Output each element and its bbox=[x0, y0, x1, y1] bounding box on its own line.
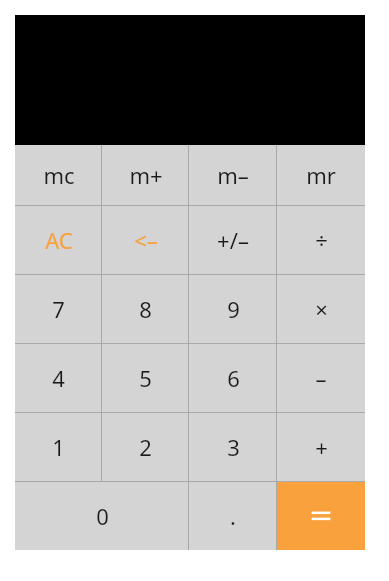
staticText: 7 bbox=[52, 294, 65, 324]
button[interactable]: Equals bbox=[277, 482, 365, 550]
button[interactable]: m– bbox=[189, 145, 277, 205]
staticText: 3 bbox=[227, 432, 240, 462]
button[interactable]: AC bbox=[15, 206, 102, 274]
staticText: <– bbox=[134, 225, 158, 255]
button[interactable]: 7 bbox=[15, 275, 102, 343]
staticText: 2 bbox=[139, 432, 152, 462]
staticText: AC bbox=[45, 225, 73, 255]
staticText: 4 bbox=[52, 363, 65, 393]
button[interactable]: 1 bbox=[15, 413, 102, 481]
staticText: m– bbox=[217, 160, 249, 190]
staticText: 6 bbox=[227, 363, 240, 393]
button[interactable]: + bbox=[277, 413, 365, 481]
button[interactable]: m+ bbox=[102, 145, 189, 205]
staticText: m+ bbox=[129, 160, 163, 190]
button[interactable]: mc bbox=[15, 145, 102, 205]
staticText: 9 bbox=[227, 294, 240, 324]
button[interactable]: 3 bbox=[189, 413, 277, 481]
button[interactable]: 9 bbox=[189, 275, 277, 343]
button[interactable]: mr bbox=[277, 145, 365, 205]
button[interactable]: 5 bbox=[102, 344, 189, 412]
button[interactable]: 4 bbox=[15, 344, 102, 412]
button[interactable]: – bbox=[277, 344, 365, 412]
staticText: mc bbox=[43, 160, 75, 190]
staticText: ÷ bbox=[315, 225, 328, 255]
staticText: mr bbox=[306, 160, 336, 190]
button[interactable]: × bbox=[277, 275, 365, 343]
button[interactable]: 6 bbox=[189, 344, 277, 412]
button[interactable]: Backspace bbox=[102, 206, 189, 274]
staticText: 0 bbox=[96, 501, 109, 531]
staticText: . bbox=[230, 501, 236, 531]
button[interactable]: 8 bbox=[102, 275, 189, 343]
staticText: – bbox=[315, 363, 327, 393]
button[interactable]: . bbox=[189, 482, 277, 550]
button[interactable]: 2 bbox=[102, 413, 189, 481]
staticText: 1 bbox=[52, 432, 65, 462]
staticText: 8 bbox=[139, 294, 152, 324]
staticText: × bbox=[315, 294, 328, 324]
staticText: 5 bbox=[139, 363, 152, 393]
button[interactable]: +/– bbox=[189, 206, 277, 274]
staticText: + bbox=[315, 432, 328, 462]
staticText: +/– bbox=[217, 225, 249, 255]
button[interactable]: ÷ bbox=[277, 206, 365, 274]
button[interactable]: 0 bbox=[15, 482, 189, 550]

- - - - - - -

Transcribe the records above exactly, without images.

**EXERCISE ANSWER:**
Output each element and its bbox=[x0, y0, x1, y1] bounding box on its own line.
staticText: 7 bbox=[52, 294, 65, 324]
button[interactable]: Equals bbox=[277, 482, 365, 550]
button[interactable]: m– bbox=[189, 145, 277, 205]
staticText: 3 bbox=[227, 432, 240, 462]
button[interactable]: AC bbox=[15, 206, 102, 274]
staticText: <– bbox=[134, 225, 158, 255]
button[interactable]: 7 bbox=[15, 275, 102, 343]
staticText: 2 bbox=[139, 432, 152, 462]
staticText: AC bbox=[45, 225, 73, 255]
staticText: 4 bbox=[52, 363, 65, 393]
button[interactable]: 1 bbox=[15, 413, 102, 481]
staticText: m– bbox=[217, 160, 249, 190]
staticText: 6 bbox=[227, 363, 240, 393]
button[interactable]: + bbox=[277, 413, 365, 481]
button[interactable]: m+ bbox=[102, 145, 189, 205]
staticText: m+ bbox=[129, 160, 163, 190]
button[interactable]: mc bbox=[15, 145, 102, 205]
staticText: 9 bbox=[227, 294, 240, 324]
button[interactable]: 3 bbox=[189, 413, 277, 481]
button[interactable]: 9 bbox=[189, 275, 277, 343]
button[interactable]: mr bbox=[277, 145, 365, 205]
button[interactable]: 5 bbox=[102, 344, 189, 412]
button[interactable]: 4 bbox=[15, 344, 102, 412]
button[interactable]: – bbox=[277, 344, 365, 412]
staticText: mc bbox=[43, 160, 75, 190]
staticText: ÷ bbox=[315, 225, 328, 255]
staticText: mr bbox=[306, 160, 336, 190]
button[interactable]: × bbox=[277, 275, 365, 343]
button[interactable]: 6 bbox=[189, 344, 277, 412]
button[interactable]: Backspace bbox=[102, 206, 189, 274]
staticText: 0 bbox=[96, 501, 109, 531]
staticText: . bbox=[230, 501, 236, 531]
button[interactable]: 8 bbox=[102, 275, 189, 343]
staticText: – bbox=[315, 363, 327, 393]
button[interactable]: . bbox=[189, 482, 277, 550]
button[interactable]: 2 bbox=[102, 413, 189, 481]
staticText: 1 bbox=[52, 432, 65, 462]
staticText: 8 bbox=[139, 294, 152, 324]
staticText: × bbox=[315, 294, 328, 324]
staticText: 5 bbox=[139, 363, 152, 393]
button[interactable]: +/– bbox=[189, 206, 277, 274]
staticText: + bbox=[315, 432, 328, 462]
staticText: +/– bbox=[217, 225, 249, 255]
button[interactable]: ÷ bbox=[277, 206, 365, 274]
button[interactable]: 0 bbox=[15, 482, 189, 550]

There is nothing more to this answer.